Teacher’s contingent dialogic scaffolding practices for students’ expressions of argumentative agency
Keywords:
Argumentative agency, classroom argumentation, contingency, dialogic scaffoldingAbstract
This qualitative multiple-case study explored how a biology teacher’s contingent dialogic scaffolding practices facilitated the students’ expressions of argumentative agency. Data such as classroom transcripts from audio and video recordings, interviews, and field notes were subjected to microlevel and macrolevel analyses using the constant comparison method. The micro-level analysis procedure was adapted from the Scheme for Educational Dialogue Analysis (SEDA) which proposes that communication has a hierarchy and nested levels at the micro (communicative acts), meso (communicative events), and macro (Communicative situations) levels. This coding scheme was chosen as it allowed for the interpretative diagnosis of how dialogic the sequences of interactions are between the teacher and the students at the micro level and the intentions of the teachers’ dialogues at the macro level. All data transcripts were segmented, and initial coding utilized some codes in the classroom observation guides that merged with codes from literature to establish the final themes.

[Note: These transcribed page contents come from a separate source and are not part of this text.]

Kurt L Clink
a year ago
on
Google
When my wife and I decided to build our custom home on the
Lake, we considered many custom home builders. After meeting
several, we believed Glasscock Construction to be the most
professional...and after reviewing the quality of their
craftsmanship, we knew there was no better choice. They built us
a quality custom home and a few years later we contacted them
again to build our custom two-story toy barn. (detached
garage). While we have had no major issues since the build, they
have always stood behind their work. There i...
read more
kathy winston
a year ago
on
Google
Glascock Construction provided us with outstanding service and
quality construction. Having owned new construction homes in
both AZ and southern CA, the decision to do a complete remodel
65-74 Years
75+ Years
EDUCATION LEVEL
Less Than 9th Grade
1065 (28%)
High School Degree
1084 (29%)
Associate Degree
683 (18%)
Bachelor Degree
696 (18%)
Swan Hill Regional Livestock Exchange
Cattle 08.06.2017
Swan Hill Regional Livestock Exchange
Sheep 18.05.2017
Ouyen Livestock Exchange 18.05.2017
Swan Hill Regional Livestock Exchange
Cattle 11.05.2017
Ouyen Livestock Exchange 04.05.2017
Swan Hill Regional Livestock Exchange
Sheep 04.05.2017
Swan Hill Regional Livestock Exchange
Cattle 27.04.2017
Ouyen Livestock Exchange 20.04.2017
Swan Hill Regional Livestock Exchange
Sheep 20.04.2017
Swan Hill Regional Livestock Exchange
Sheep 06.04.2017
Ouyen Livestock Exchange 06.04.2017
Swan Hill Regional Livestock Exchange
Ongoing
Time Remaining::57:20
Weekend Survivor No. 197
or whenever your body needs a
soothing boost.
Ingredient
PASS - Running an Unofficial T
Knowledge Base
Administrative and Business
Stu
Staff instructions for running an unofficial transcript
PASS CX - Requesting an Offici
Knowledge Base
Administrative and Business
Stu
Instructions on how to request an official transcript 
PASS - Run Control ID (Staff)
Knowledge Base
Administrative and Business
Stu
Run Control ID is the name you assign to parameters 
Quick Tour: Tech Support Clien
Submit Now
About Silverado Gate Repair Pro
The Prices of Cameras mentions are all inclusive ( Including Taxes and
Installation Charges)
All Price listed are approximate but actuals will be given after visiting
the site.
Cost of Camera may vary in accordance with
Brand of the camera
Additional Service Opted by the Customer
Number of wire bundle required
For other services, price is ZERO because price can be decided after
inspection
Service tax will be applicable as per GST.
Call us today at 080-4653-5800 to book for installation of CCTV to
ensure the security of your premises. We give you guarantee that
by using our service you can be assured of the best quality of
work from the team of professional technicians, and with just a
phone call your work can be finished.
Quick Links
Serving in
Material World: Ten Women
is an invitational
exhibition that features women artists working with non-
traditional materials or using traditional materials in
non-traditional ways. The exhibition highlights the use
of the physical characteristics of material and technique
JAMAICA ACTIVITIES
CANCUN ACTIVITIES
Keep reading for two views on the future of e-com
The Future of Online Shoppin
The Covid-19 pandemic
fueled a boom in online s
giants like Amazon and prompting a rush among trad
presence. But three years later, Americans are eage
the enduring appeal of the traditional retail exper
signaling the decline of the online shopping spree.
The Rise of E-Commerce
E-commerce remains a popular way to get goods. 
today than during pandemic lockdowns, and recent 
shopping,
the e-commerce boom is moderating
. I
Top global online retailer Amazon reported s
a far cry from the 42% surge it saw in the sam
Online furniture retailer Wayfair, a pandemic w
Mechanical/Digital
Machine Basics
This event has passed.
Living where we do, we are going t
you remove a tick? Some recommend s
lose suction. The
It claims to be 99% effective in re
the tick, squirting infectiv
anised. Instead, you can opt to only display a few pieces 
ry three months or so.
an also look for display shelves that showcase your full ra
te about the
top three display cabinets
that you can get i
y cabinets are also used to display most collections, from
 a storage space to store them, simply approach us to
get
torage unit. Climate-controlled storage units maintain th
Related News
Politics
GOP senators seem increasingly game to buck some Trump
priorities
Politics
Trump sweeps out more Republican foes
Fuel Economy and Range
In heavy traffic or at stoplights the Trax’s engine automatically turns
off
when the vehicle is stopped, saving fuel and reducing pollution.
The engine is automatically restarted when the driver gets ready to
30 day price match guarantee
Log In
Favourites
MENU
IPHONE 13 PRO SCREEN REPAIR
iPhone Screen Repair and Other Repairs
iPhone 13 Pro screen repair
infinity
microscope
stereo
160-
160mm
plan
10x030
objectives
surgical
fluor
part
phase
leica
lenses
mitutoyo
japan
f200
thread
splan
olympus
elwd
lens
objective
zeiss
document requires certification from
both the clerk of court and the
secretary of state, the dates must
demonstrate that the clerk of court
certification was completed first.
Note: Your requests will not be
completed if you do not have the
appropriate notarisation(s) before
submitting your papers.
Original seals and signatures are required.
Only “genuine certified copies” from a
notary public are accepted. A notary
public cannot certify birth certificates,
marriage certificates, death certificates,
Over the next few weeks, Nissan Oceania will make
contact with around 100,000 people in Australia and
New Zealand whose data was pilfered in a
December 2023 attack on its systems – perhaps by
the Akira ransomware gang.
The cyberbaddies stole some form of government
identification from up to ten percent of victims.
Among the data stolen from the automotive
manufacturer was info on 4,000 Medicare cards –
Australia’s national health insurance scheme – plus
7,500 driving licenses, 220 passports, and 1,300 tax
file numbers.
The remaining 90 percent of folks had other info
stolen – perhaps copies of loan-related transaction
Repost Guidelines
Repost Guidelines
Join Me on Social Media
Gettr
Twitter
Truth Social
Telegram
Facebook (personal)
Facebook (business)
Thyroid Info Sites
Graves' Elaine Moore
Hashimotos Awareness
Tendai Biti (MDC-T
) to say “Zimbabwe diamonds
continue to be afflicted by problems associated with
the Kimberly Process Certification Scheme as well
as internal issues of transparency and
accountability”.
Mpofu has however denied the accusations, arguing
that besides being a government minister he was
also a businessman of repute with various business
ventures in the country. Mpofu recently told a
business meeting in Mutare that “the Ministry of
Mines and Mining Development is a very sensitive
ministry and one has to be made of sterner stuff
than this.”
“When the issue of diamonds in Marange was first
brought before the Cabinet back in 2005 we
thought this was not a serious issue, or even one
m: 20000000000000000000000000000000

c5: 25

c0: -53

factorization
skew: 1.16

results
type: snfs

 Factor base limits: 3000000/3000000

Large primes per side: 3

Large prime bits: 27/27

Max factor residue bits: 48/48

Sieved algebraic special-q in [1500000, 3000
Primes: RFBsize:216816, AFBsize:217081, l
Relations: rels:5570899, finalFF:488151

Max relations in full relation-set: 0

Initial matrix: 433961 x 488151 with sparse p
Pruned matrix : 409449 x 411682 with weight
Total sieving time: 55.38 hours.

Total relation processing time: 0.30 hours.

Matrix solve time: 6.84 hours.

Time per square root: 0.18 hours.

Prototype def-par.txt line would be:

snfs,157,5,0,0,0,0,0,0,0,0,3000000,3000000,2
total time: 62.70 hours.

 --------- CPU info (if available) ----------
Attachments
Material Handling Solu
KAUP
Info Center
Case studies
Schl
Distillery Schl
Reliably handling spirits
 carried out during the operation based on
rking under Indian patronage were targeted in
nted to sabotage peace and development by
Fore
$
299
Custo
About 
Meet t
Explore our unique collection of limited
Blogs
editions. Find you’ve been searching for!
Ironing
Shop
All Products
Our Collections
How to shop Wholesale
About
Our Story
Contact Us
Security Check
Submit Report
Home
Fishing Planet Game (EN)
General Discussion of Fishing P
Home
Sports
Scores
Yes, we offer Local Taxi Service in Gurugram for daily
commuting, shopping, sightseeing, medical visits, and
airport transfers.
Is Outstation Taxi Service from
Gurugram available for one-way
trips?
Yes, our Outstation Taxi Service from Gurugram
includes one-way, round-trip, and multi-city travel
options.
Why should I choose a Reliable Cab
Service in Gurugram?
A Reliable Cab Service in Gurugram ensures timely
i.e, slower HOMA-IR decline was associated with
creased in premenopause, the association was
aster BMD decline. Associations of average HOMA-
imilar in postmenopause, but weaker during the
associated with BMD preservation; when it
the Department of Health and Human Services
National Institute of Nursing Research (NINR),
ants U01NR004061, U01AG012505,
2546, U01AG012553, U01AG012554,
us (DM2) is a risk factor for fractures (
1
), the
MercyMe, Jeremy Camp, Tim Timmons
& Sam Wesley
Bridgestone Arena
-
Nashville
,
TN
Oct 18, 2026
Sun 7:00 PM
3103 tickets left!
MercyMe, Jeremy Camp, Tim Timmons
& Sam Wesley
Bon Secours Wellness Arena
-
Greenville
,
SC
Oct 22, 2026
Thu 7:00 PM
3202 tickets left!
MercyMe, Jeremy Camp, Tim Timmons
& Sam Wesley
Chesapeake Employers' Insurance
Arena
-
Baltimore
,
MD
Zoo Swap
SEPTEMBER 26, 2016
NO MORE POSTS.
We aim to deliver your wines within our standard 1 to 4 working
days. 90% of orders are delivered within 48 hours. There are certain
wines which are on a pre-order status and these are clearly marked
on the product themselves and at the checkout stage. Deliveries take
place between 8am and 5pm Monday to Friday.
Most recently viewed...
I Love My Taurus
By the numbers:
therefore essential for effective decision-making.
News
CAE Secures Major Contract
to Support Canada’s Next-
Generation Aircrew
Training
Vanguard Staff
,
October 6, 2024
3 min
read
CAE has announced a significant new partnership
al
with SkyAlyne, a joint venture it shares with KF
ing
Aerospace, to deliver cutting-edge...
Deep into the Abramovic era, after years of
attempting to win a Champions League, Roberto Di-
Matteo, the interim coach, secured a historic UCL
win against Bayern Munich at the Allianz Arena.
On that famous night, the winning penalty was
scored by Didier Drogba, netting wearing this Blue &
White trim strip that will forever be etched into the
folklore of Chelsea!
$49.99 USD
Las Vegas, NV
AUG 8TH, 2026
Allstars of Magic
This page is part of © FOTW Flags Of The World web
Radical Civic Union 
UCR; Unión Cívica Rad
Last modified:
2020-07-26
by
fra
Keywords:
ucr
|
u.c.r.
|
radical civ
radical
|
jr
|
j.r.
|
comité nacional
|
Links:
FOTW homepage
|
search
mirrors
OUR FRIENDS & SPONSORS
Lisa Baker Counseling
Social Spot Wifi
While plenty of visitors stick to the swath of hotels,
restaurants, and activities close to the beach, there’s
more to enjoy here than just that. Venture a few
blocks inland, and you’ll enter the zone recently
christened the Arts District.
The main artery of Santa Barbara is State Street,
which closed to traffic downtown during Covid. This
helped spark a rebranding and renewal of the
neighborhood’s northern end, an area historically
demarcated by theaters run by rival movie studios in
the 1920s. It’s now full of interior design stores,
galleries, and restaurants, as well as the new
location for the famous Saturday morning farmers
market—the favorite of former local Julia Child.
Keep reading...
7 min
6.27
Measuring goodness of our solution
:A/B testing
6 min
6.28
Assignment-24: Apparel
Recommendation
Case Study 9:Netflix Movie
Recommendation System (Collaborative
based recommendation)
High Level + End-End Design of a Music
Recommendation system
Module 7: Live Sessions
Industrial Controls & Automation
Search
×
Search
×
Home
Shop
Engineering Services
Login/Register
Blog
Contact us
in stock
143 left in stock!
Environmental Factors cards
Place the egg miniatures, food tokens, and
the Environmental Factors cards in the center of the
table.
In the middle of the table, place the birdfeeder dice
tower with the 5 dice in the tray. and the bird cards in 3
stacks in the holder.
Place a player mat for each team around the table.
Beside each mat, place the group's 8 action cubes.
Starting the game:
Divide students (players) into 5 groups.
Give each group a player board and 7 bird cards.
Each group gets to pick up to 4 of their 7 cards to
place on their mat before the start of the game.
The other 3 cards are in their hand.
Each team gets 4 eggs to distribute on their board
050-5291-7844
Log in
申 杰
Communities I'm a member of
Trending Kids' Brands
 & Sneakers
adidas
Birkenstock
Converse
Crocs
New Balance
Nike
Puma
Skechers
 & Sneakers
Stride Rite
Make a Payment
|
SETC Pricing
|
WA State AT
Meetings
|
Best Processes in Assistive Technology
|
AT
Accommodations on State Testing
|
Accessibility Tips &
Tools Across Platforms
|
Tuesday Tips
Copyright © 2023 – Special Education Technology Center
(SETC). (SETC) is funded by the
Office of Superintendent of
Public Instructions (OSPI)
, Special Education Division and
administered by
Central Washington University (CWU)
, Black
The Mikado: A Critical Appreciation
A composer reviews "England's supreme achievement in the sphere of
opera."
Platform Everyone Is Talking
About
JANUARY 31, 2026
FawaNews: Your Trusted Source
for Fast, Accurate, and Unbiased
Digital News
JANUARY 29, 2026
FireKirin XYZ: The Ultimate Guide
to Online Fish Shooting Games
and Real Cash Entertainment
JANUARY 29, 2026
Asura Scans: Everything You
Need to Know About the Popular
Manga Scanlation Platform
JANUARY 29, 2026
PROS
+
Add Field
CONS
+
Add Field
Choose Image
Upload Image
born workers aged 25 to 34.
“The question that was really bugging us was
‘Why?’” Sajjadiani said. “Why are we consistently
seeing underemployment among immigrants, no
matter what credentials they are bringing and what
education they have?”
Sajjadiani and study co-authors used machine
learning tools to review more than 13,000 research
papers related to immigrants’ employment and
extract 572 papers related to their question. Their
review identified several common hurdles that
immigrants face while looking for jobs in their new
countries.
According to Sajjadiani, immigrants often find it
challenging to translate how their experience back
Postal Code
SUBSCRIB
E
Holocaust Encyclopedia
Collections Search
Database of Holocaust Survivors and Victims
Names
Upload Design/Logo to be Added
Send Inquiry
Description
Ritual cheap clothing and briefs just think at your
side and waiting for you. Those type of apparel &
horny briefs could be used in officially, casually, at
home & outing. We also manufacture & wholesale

Results show that her dialogic practice can be collectively characterized as flexible affirmations of the students’ ideas for collective consensus, and this was implemented in two different but related strategies: 1) reinforcing a mutually contingent dialogic exercise, and 2) revoicing to increase students‟ backing and enhance their discursive identity. The study provides information on the possibility of implementing classroom argumentation in any classroom, provided that the teachers can dialogically scaffold the class and lessen the immediate evaluative responses to students’ dialogues. The study, therefore, recommends that teacher educators increase pre-service teachers’ exposure to inquiry approaches to science education, such as argumentation, as an investment for the development of their dialogic scaffolding for classroom argumentation.